Sisha Jumrha  is a census town in the Madarihat-Birpara CD block in the Alipurduar subdivision of the Alipurduar district  in the state of West Bengal, India.

Geography

Location
Sisha Jumrha is located at .

Area overview
Alipurduar district is covered by two maps. It is an extensive area in the eastern end of the Dooars in West Bengal. It is undulating country, largely forested, with numerous rivers flowing down from the outer ranges of the Himalayas in Bhutan. It is a predominantly rural area with 79.38% of the population living in the rural areas.
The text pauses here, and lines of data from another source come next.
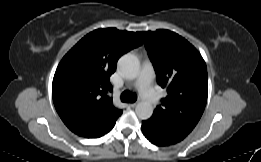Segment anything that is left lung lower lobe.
I'll return each instance as SVG.
<instances>
[{
	"label": "left lung lower lobe",
	"instance_id": "0a47b994",
	"mask_svg": "<svg viewBox=\"0 0 261 162\" xmlns=\"http://www.w3.org/2000/svg\"><path fill=\"white\" fill-rule=\"evenodd\" d=\"M144 136L157 146H168L182 141L190 132L180 127L164 122L152 115L142 122Z\"/></svg>",
	"mask_w": 261,
	"mask_h": 162
}]
</instances>
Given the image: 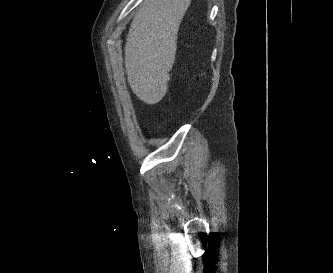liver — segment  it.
<instances>
[{
    "label": "liver",
    "mask_w": 333,
    "mask_h": 273,
    "mask_svg": "<svg viewBox=\"0 0 333 273\" xmlns=\"http://www.w3.org/2000/svg\"><path fill=\"white\" fill-rule=\"evenodd\" d=\"M191 0H146L132 20L125 45L128 83L146 104L167 92L176 50L177 33Z\"/></svg>",
    "instance_id": "1"
}]
</instances>
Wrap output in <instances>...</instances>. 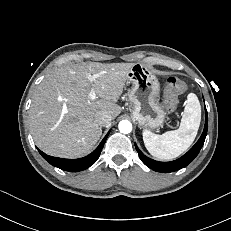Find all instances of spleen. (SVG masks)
Masks as SVG:
<instances>
[{
    "label": "spleen",
    "mask_w": 231,
    "mask_h": 231,
    "mask_svg": "<svg viewBox=\"0 0 231 231\" xmlns=\"http://www.w3.org/2000/svg\"><path fill=\"white\" fill-rule=\"evenodd\" d=\"M201 121V106L198 97L189 93L180 126L177 130L156 135L143 130V141L148 152L159 160L170 161L185 152L193 143Z\"/></svg>",
    "instance_id": "spleen-1"
}]
</instances>
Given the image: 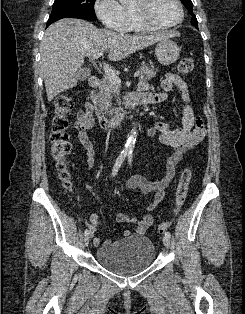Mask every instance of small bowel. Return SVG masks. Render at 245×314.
I'll return each instance as SVG.
<instances>
[{
    "label": "small bowel",
    "mask_w": 245,
    "mask_h": 314,
    "mask_svg": "<svg viewBox=\"0 0 245 314\" xmlns=\"http://www.w3.org/2000/svg\"><path fill=\"white\" fill-rule=\"evenodd\" d=\"M181 90V97L184 102L182 113V126L172 127L166 122H157L154 127L148 130L147 135L150 137H157L163 144L170 146L173 151L167 158L165 164V173L160 181L150 182L141 175L130 177L125 182V188L128 190L138 189L144 195L156 192L154 201L148 204L145 208L146 212L154 210L164 198V189L170 184L175 176L176 166L182 159L183 155L190 149L197 146L205 135V128L203 120L200 116L196 115L190 104L191 94L187 83L177 74L168 73L161 81L158 88H154L147 82L140 84L141 93L144 95L145 100L141 104H157L167 100L168 92L174 87ZM95 126L93 114L89 111L88 107L80 109L77 114V121L75 129L77 132V139L80 145L84 148L86 153V163L89 168L95 166V149L89 137V131ZM115 220L120 223L136 224L135 233L138 236H143L147 229L153 225L154 216L146 213L141 218L130 216L125 213L116 215ZM99 217L92 214L89 217V229L93 235L98 227ZM131 234L129 230L122 231V236L127 237ZM111 242L102 240L98 237L94 238V244H106Z\"/></svg>",
    "instance_id": "obj_1"
}]
</instances>
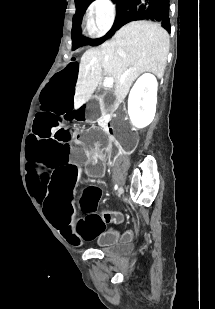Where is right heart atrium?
<instances>
[{
  "label": "right heart atrium",
  "mask_w": 215,
  "mask_h": 309,
  "mask_svg": "<svg viewBox=\"0 0 215 309\" xmlns=\"http://www.w3.org/2000/svg\"><path fill=\"white\" fill-rule=\"evenodd\" d=\"M111 3L112 0H93L95 8L87 13V21L95 35H103L112 29L114 13Z\"/></svg>",
  "instance_id": "d8ad5b80"
}]
</instances>
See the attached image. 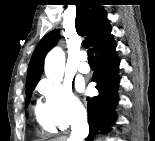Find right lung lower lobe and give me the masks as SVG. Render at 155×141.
<instances>
[{"instance_id":"98d812e1","label":"right lung lower lobe","mask_w":155,"mask_h":141,"mask_svg":"<svg viewBox=\"0 0 155 141\" xmlns=\"http://www.w3.org/2000/svg\"><path fill=\"white\" fill-rule=\"evenodd\" d=\"M116 43L108 33L94 47L97 70L93 73L92 81L96 82L99 95L87 98L90 140L97 129L106 131L115 120V105L118 103L117 88L119 85V63L116 52Z\"/></svg>"}]
</instances>
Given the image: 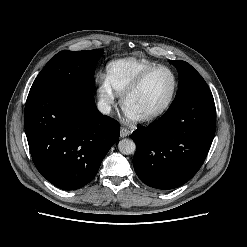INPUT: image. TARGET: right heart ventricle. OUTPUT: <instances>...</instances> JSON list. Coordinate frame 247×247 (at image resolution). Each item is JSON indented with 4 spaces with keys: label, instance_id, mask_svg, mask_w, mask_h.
I'll return each instance as SVG.
<instances>
[{
    "label": "right heart ventricle",
    "instance_id": "e07e8e85",
    "mask_svg": "<svg viewBox=\"0 0 247 247\" xmlns=\"http://www.w3.org/2000/svg\"><path fill=\"white\" fill-rule=\"evenodd\" d=\"M155 65L148 60L133 57L117 59L107 65L106 78L113 90L122 94L139 74Z\"/></svg>",
    "mask_w": 247,
    "mask_h": 247
}]
</instances>
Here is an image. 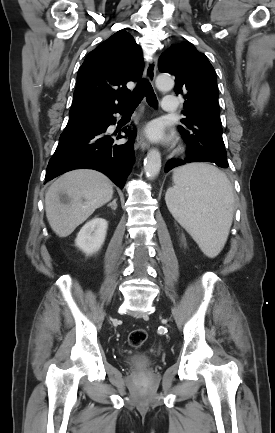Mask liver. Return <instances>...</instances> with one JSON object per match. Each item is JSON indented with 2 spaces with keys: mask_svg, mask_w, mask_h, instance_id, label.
I'll use <instances>...</instances> for the list:
<instances>
[{
  "mask_svg": "<svg viewBox=\"0 0 275 433\" xmlns=\"http://www.w3.org/2000/svg\"><path fill=\"white\" fill-rule=\"evenodd\" d=\"M113 185L104 174L90 169L67 172L54 181L45 195L46 217L59 237L69 236L113 196ZM69 201L64 203L60 194Z\"/></svg>",
  "mask_w": 275,
  "mask_h": 433,
  "instance_id": "6515ba94",
  "label": "liver"
}]
</instances>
The district has 1 municipal town and 20 census towns and that means that 20.62% of the population lives in urban areas. The scheduled castes and scheduled tribes, taken together, form more than half the population in all the six community development blocks in the district. There is a high concentration of tribal people (scheduled tribes) in the three northern blocks of the district.
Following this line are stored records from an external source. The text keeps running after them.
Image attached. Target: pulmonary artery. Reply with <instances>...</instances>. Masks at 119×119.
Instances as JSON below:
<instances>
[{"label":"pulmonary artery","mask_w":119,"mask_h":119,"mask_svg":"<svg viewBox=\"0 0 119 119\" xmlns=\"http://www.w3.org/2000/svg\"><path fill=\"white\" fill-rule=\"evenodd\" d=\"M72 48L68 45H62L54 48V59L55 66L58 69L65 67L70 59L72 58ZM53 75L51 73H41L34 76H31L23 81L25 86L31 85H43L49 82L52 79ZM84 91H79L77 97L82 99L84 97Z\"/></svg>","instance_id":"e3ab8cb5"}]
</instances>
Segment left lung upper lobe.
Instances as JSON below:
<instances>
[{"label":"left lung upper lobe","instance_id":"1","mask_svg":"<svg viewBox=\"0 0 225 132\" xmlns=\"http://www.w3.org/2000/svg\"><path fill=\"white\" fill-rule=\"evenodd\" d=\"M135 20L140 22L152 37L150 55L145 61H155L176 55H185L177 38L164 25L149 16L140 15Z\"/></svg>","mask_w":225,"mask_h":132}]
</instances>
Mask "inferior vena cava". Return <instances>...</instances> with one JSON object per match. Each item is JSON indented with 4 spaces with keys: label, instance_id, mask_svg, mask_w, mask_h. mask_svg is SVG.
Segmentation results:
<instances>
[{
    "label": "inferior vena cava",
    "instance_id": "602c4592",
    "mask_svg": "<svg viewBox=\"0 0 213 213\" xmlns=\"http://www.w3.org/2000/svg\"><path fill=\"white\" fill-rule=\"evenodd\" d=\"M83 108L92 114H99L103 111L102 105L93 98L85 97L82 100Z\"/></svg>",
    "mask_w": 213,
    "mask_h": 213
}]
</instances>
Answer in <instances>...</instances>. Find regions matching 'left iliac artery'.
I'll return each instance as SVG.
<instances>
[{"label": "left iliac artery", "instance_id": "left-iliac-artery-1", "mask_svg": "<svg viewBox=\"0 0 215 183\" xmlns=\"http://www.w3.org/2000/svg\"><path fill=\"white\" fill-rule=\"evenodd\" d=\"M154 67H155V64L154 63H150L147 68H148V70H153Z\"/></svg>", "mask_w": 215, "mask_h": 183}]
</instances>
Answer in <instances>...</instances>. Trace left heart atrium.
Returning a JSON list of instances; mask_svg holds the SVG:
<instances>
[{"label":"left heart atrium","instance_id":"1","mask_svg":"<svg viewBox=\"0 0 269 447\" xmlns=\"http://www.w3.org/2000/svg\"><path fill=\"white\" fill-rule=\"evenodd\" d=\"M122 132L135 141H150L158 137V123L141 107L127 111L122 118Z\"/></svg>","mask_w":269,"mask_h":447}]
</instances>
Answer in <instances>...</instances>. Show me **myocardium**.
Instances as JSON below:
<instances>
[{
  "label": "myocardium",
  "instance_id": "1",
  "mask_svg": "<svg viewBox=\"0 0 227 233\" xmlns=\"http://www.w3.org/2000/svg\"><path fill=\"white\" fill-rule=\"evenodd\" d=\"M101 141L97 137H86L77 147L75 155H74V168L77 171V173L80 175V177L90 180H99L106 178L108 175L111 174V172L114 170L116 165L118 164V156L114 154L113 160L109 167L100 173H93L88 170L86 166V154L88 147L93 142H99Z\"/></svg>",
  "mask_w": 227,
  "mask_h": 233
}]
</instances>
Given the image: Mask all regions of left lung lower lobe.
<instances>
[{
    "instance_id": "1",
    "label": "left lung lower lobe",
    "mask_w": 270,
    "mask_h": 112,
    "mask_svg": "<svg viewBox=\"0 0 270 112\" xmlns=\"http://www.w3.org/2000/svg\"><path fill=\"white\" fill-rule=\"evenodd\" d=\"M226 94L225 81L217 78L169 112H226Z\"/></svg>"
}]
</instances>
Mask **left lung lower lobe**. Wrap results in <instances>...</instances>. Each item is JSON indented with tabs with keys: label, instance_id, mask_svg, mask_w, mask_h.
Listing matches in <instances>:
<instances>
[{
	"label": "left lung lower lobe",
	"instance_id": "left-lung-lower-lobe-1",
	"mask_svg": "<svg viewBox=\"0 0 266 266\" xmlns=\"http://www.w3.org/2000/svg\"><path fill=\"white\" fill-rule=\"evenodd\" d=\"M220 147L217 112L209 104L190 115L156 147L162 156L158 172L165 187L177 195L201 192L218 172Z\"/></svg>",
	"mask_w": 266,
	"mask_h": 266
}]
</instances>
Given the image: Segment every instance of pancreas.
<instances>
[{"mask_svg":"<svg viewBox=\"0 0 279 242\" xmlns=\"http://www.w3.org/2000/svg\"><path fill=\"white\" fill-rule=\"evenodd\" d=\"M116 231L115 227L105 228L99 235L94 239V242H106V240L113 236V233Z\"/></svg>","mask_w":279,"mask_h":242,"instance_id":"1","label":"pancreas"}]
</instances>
Note: The map alongside presents some of the notable locations in the subdivision. All places marked in the map are linked in the larger full screen map.

Demographics
As per the 2011 Census of India, Sisha Jumrha had a total population of 4,130.  There were 2,116 (51%) males and 2,014 (49%) females. There were 537 persons in the age range of 0 to 6 years. The total number of literate people in Sisha Jumrha was 2,631 (73.23% of the population over 6 years).

Infrastructure
According to the District Census Handbook 2011, Jalpaiguri, Sisha-Jumrha covered an area of 4.2654 km2. Among the civic amenities, the protected water supply involved tap water from treated sources, tube well, bore well. It had 400 domestic electric connections, 1 road lighting point. Among the medical facilities it had 1 dispensary/ health centre, 1 charitable hospital/ nursing home, 1 medicine shop. Among the educational facilities it had 1 primary school, 1 middle school, the nearest secondary school at Dim Dim, the nearest senior secondary school, the nearest general degree college at Birpara 8 km away. It had 2 recognised shorthand, typewriting and vocational training institutions, 3 non-formal education centres (Sarva Siksha Abhiyan), 1 special school for disabled. Two important commodities it manufactured were paddy, furniture. It had offices of 1 nationalised bank, 1 private commercial bank, 1 non-agricultural credit society.

Healthcare
There is a primary health centre, with 6 beds, at Sisha Jumrha.